3 persons, living or dead


We're in the midst of the annual kitten-herding exercise known as intern interviewers.

A course requirement of graduation with a post-doc certificate in copywriting from a local college, is a period of unpaid work placement.

Agencies love unpaid work placements. It makes them feel all powerful and gooey inside.

This year, the best part of our unpaid work placement is that we've actually budgeted to keep the successful candidate on once the unpaid term ends. So we're not just interviewing for a freebie, we're looking for a kitten we can keep.

We met two candidates yesterday. Both talented in their own way.

Then we came to the part of the interview where I ask my hypothetical questions. This is always my favourite part of the process. Often the only genuine moment of true personality in the whole structured and stressful process.

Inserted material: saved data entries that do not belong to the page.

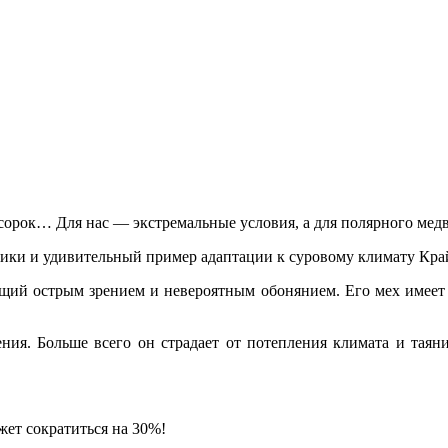
сорок… Для нас — экстремальные условия, а для полярного мед
и и удивительный пример адаптации к суровому климату Край
щий острым зрением и невероятным обонянием. Его мех имеет 
ения. Больше всего он страдает от потепления климата и таяни
жет сократиться на 30%!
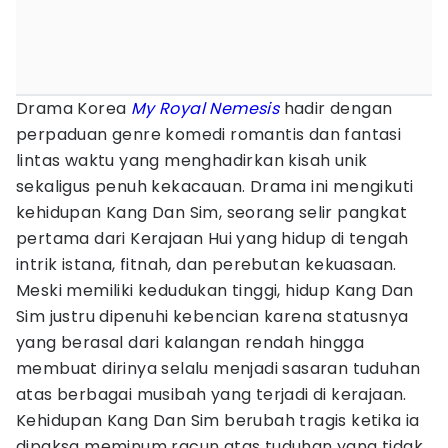
Drama Korea
My Royal Nemesis
hadir dengan
perpaduan genre komedi romantis dan fantasi
lintas waktu yang menghadirkan kisah unik
sekaligus penuh kekacauan. Drama ini mengikuti
kehidupan Kang Dan Sim, seorang selir pangkat
pertama dari Kerajaan Hui yang hidup di tengah
intrik istana, fitnah, dan perebutan kekuasaan.
Meski memiliki kedudukan tinggi, hidup Kang Dan
Sim justru dipenuhi kebencian karena statusnya
yang berasal dari kalangan rendah hingga
membuat dirinya selalu menjadi sasaran tuduhan
atas berbagai musibah yang terjadi di kerajaan.
Kehidupan Kang Dan Sim berubah tragis ketika ia
dipaksa meminum racun atas tuduhan yang tidak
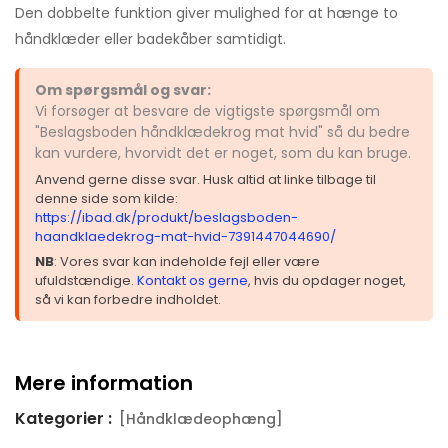
Den dobbelte funktion giver mulighed for at hænge to
håndklæder eller badekåber samtidigt.
Om spørgsmål og svar:
Vi forsøger at besvare de vigtigste spørgsmål om
"Beslagsboden håndklædekrog mat hvid" så du bedre
kan vurdere, hvorvidt det er noget, som du kan bruge.
Anvend gerne disse svar. Husk altid at linke tilbage til
denne side som kilde:
https://ibad.dk/produkt/beslagsboden-
haandklaedekrog-mat-hvid-7391447044690/
NB
: Vores svar kan indeholde fejl eller være
ufuldstændige.
Kontakt os gerne
, hvis du opdager noget,
så vi kan forbedre indholdet.
Mere information
Kategorier :
[Håndklædeophæng]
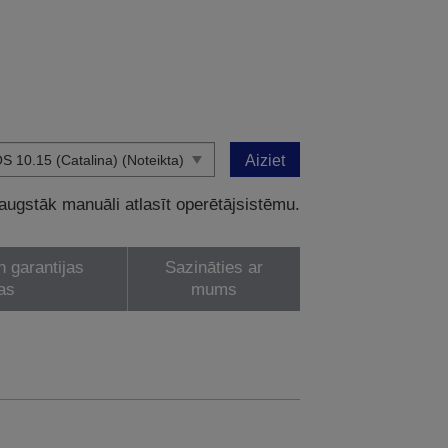
Aiziet
 augstāk manuāli atlasīt operētājsistēmu.
n garantijas
Sazināties ar
as
mums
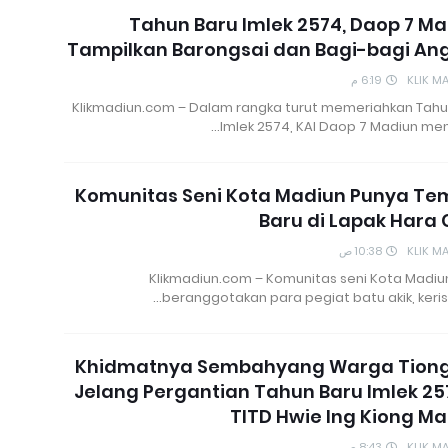
Tahun Baru Imlek 2574, Daop 7 M
Tampilkan Barongsai dan Bagi-bagi An
6:19 م
KLIK M
Klikmadiun.com – Dalam rangka turut memeriahkan Tahu
Imlek 2574, KAI Daop 7 Madiun men
Komunitas Seni Kota Madiun Punya Te
Baru di Lapak Hara 
10:38 ص
KLIK M
Klikmadiun.com – Komunitas seni Kota Madiu
beranggotakan para pegiat batu akik, keris
Khidmatnya Sembahyang Warga Tion
Jelang Pergantian Tahun Baru Imlek 25
TITD Hwie Ing Kiong M
8:43 ص
KLIK M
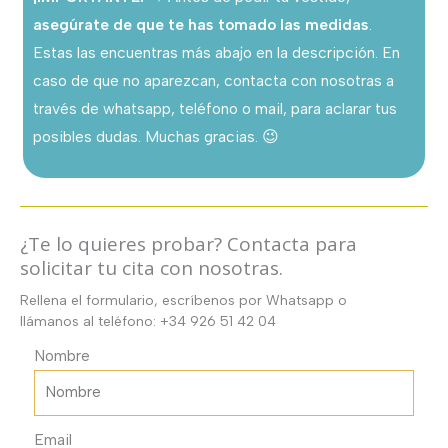
buganvilla.
asegúrate de que te has tomado las medidas
.
cantidad
Estas las encuentras más abajo en la descripción. En
caso de que no aparezcan, contacta con nosotras a
través de whatsapp, teléfono o mail, para aclarar tus
posibles dudas. Muchas gracias. 😉
¿Te lo quieres probar? Contacta para
solicitar tu cita con nosotras.
Rellena el formulario, escríbenos por Whatsapp o
llámanos al teléfono: +34 926 51 42 04
Nombre
Email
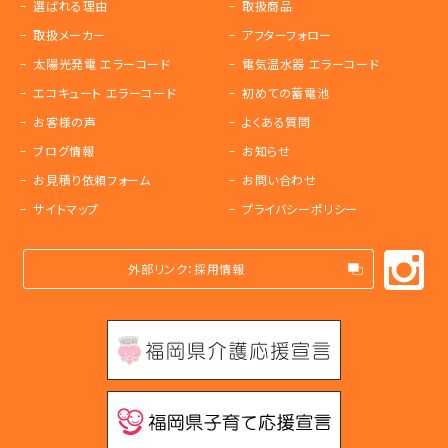
選ばれる理由
取扱商品
取扱メーカー
アフターフォロー
太陽光発電 エラーコード
電気温水器 エラーコード
エコキュート エラーコード
初めての蓄電池
お客様の声
よくある質問
ブログ情報
お知らせ
お見積り依頼フォーム
お問い合わせ
サイトマップ
プライバシーポリシー
外部リンク：採用情報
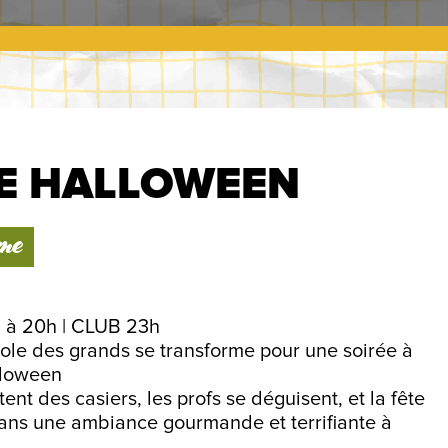
E HALLOWEEN
ème
 à 20h | CLUB 23h
cole des grands se transforme pour une soirée à
lloween
ent des casiers, les profs se déguisent, et la fête
 dans une ambiance gourmande et terrifiante à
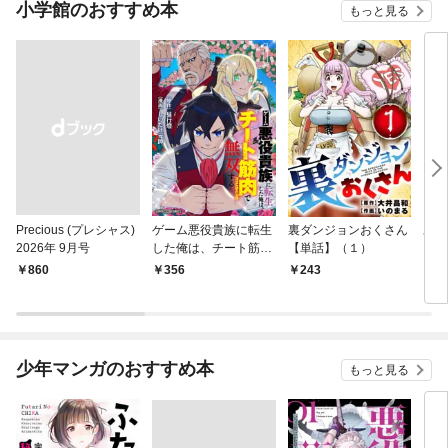
小学館のおすすめ本
もっと見る
Precious (プレシャス)
ゲーム悪役貴族に転生
裏ダンジョンおくさん
あや
2026年 9月号
した俺は、チート筋肉
【単話】（１）
し夫
で無双する【単話】
倉で
￥860
356
243
1
（１）
る～
少年マンガのおすすめ本
もっと見る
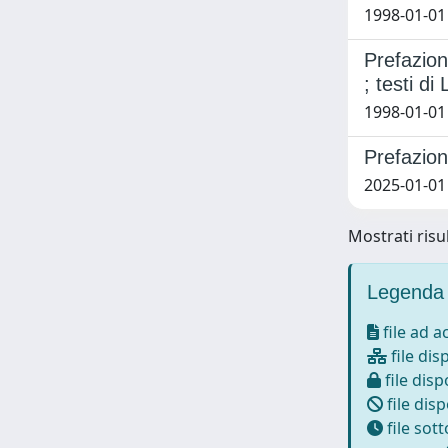
1998-01-01
Prefazion
; testi d
1998-01-01
Prefazion
2025-01-01
Mostrati risul
Legenda 
file ad 
file dis
file disp
file disp
file sot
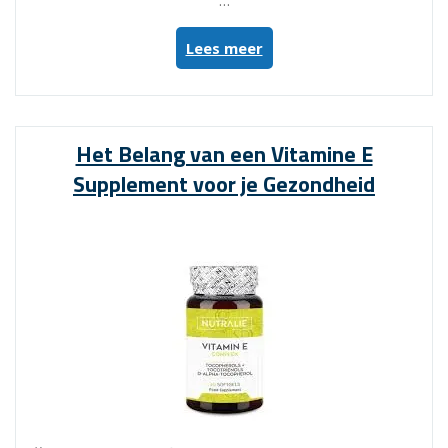
…
“De
Lees meer
Strijd
Tegen
Niet
Kunnen
Het Belang van een Vitamine E
Slapen:
Supplement voor je Gezondheid
Oorzaken,
Gevolgen
en
Oplossingen”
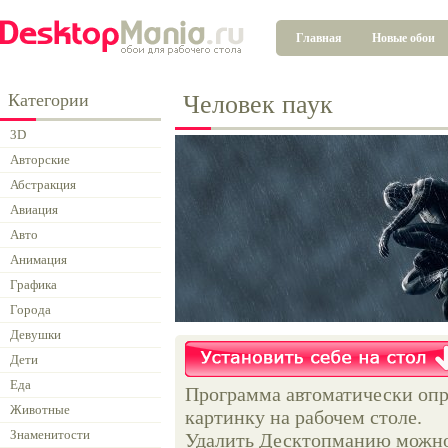
Главная
Новые обои
Категории
Человек паук
3D
Авторские
Абстракция
Авиация
Авто
Анимация
Графика
Города
Девушки
Дети
Еда
Программа автоматически опр
Животные
картинку на рабочем столе.
Знаменитости
Удалить Десктопманию можно 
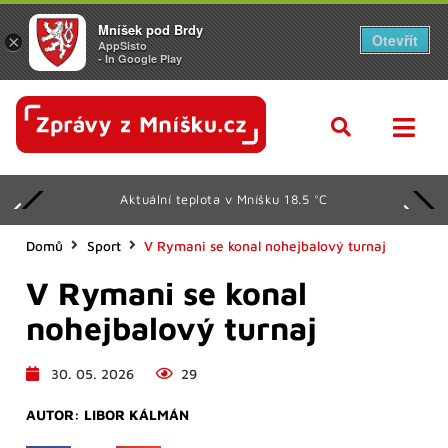
Mníšek pod Brdy
Otevřít
×
AppSisto
- In Google Play
Aktuální teplota v Mníšku 18.5 °C
Domů
Sport
V Rymani se konal nohejbalový turnaj
V Rymani se konal
nohejbalový turnaj
30. 05. 2026
29
AUTOR:
LIBOR KÁLMÁN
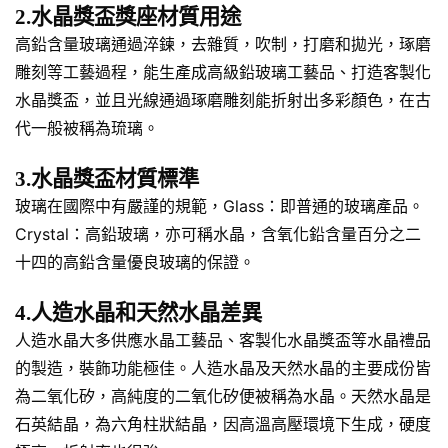
2.水晶獎盃獎座材質用途
高鉛含量玻璃通過淬鍊，去雜質，吹制，打磨和拋光，琢磨
雕刻等工藝過程，能生產成高級鉛玻璃工藝品、打造客製化
水晶獎盃，並且光線通過琢磨雕刻能折射出多彩顏色，在古
代一般被稱為琉璃。
3.水晶獎盃材質標準
玻璃在國際中有嚴謹的規範，Glass：即普通的玻璃產品。
Crystal：高鉛玻璃，亦可稱水晶，含氧化鉛含量百分之二
十四的高鉛含量優良玻璃的保證。
4.人造水晶和天然水晶差異
人造水晶大多供應水晶工藝品、客製化水晶獎盃等水晶禮品
的製造，裝飾功能極佳。人造水晶及天然水晶的主要成份皆
為二氧化矽，高純度的二氧化矽便被稱為水晶。天然水晶是
石英結晶，為六角柱狀結晶，因高溫高壓環境下生成，硬度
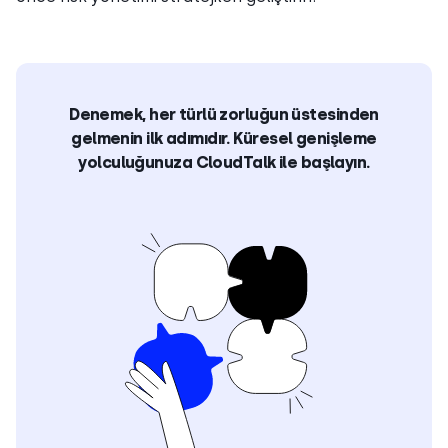
Denemek, her türlü zorluğun üstesinden
gelmenin ilk adımıdır. Küresel genişleme
yolculuğunuza CloudTalk ile başlayın.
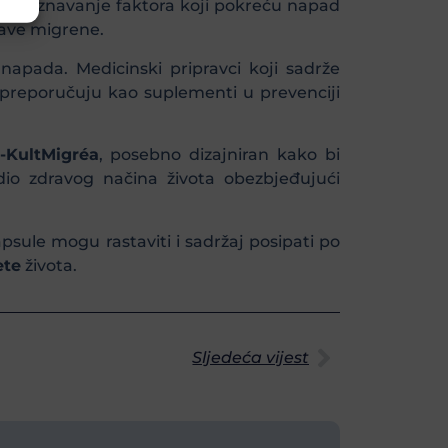
i prepoznavanje faktora koji pokreću napad
jave migrene.
napada. Medicinski pripravci koji sadrže
 preporučuju kao suplementi u prevenciji
-KultMigréa
, posebno dizajniran kako bi
io zdravog načina života obezbjeđujući
psule mogu rastaviti i sadržaj posipati po
ete
života.
Sljedeća vijest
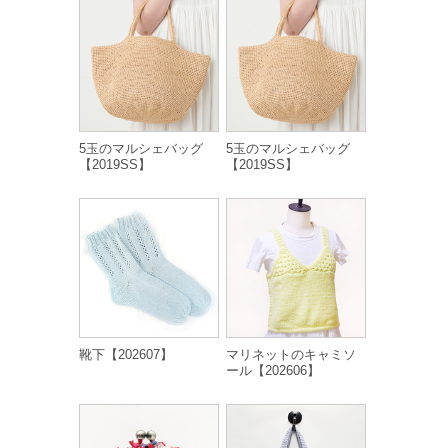
5玉のマルシェバッグ
5玉のマルシェバッグ
【2019SS】
【2019SS】
靴下【202607】
マリネットのキャミソ
ール【202606】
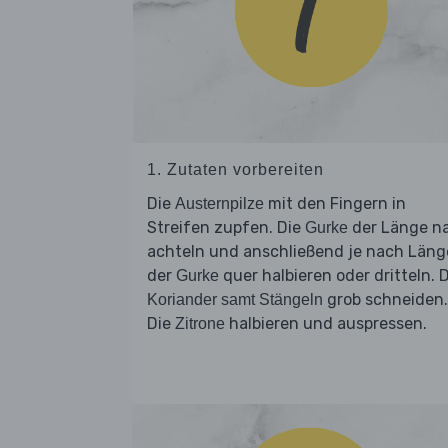
1. Zutaten vorbereiten
Die
mit den Fingern in
Austernpilze
Streifen zupfen. Die
der Länge n
Gurke
achteln und anschließend je nach Läng
der
quer halbieren oder dritteln. 
Gurke
grob schneiden.
Koriander samt Stängeln
Die
halbieren und auspressen.
Zitrone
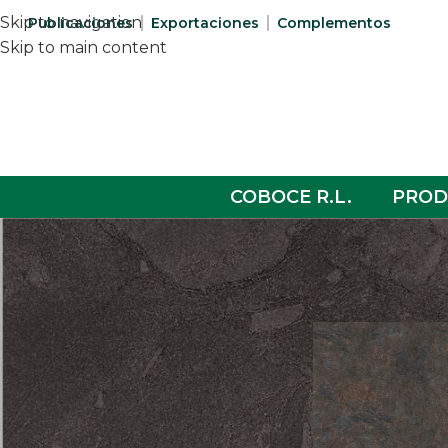
Skip to navigation
Publicaciones
Exportaciones
Complementos
Skip to main content
COBOCE R.L.
PROD
COLECCIONES
Home
/
60x60
/
Pa
Patria
Aura
Cygnus
Porcelanato
Sanitarios
Complementos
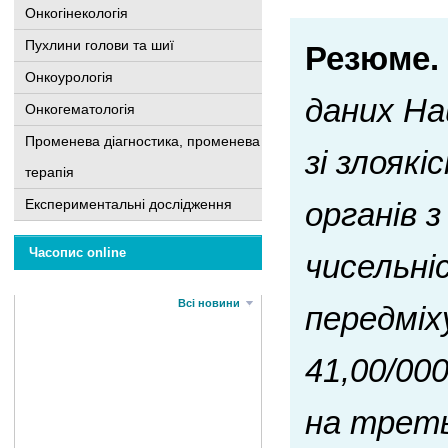
Онкогінекологія
Пухлини голови та шиї
Резюме.
Онкоурологія
даних На
Онкогематологія
Променева діагностика, променева
зі злояк
терапія
Експериментальні дослідження
органів 
Часопис online
чисельні
Всі новини
передміх
41,00/00
на треть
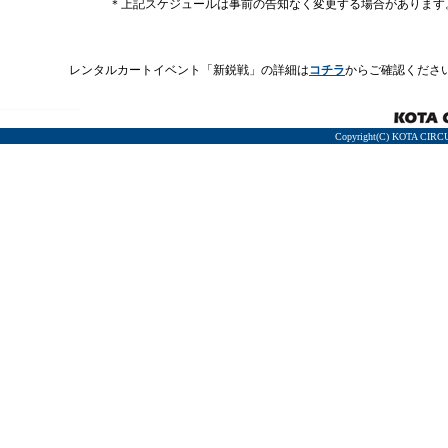
＊上記スケジュールは事前の告知なく変更する場合があります
レンタルカートイベント「新鋭戦」の詳細は
コチラ
からご確認くださ
Copyright(C) KOTA CIRCU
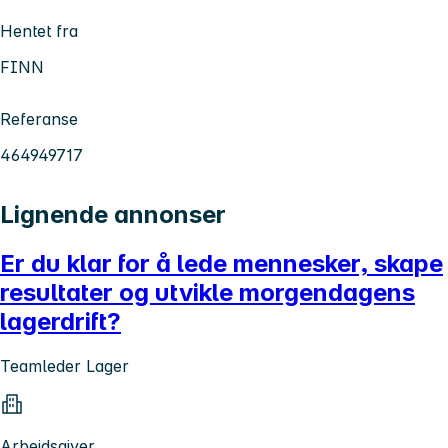
Hentet fra
FINN
Referanse
464949717
Lignende annonser
Er du klar for å lede mennesker, skape
resultater og utvikle morgendagens
lagerdrift?
Teamleder Lager
Arbeidsgiver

If you could invite 3 persons to dinner -- living or dead -- who would they be?

Interestingly, both candidates included Sigmund Freud as one of their three people.

Freud!

Weird.

I've gone years with everyone from Mama Theresa to Tiffany Amber Thiessen and I get 2 Freuds in a day!

In case you're wondering, my three are:

JD Salinger
Siddhartha
A true toss up between Spalding Gray and David Sedaris (for neurotic levity)

Anyway, wondering who you, dear readers, would choose as your three persons of choice? I will not hold you to these choices should the opportunity to resurrect your dead dinner companions come to pass.

5 comments:

Hez said...

Nice! We hired an intern for the summer, too. So excited about it! I remember my days as an intern... ah, the good ol' days.

Anyway - my three: Chaucer, God and my Grandfather.

©km said...

It's hard to choose between the people who you think would have the best conversations with each other - and the people who you just want to meet.

But my three would be: Princess Diana, JFK Jr and the one guest who I think can tie it all together - George Clooney.

I was gonna switch out JFK Jr for Amelia Earhart, but figured she wouldn't know who the others were and it would be awkward.

Anonymous said...

My mom, Eleanor Roosevelt and you.

Blodwynn said...

- any one of the three people recently released that were held captive in an Austrian basement for the past 19 years.

- Casting director of The Amazing Race or LOST

- My son

Anonymous said...

I have no intellectual interests. The only reason I work is to pay my bills. The only reason I read is out of a desperate hope for advice on how to quell my deep miserable loneliness.

That being said, I'm a terrific employee, competent and pleasant.

But you can understand of course why I hate your stupid fucking dinner question. It requires me to make up a fake personal self to go along with my fake professional self.

Can't you just assign me the work, give me my paycheck, and leave me alone?

You're probably also into having everybody dress in casual clothes to express their individuality - oh, except, what we're really expressing is our ability to copy the individuality of the person we're supposed to pretend to be - polos and khakis, right? Or, wait, you're an alternative intellectual freethinker - so I suppose to impress you I'd wear a black turtleneck and jeans. You know who I really want to have dinner with? Anybody who'll be nice to me for four hours.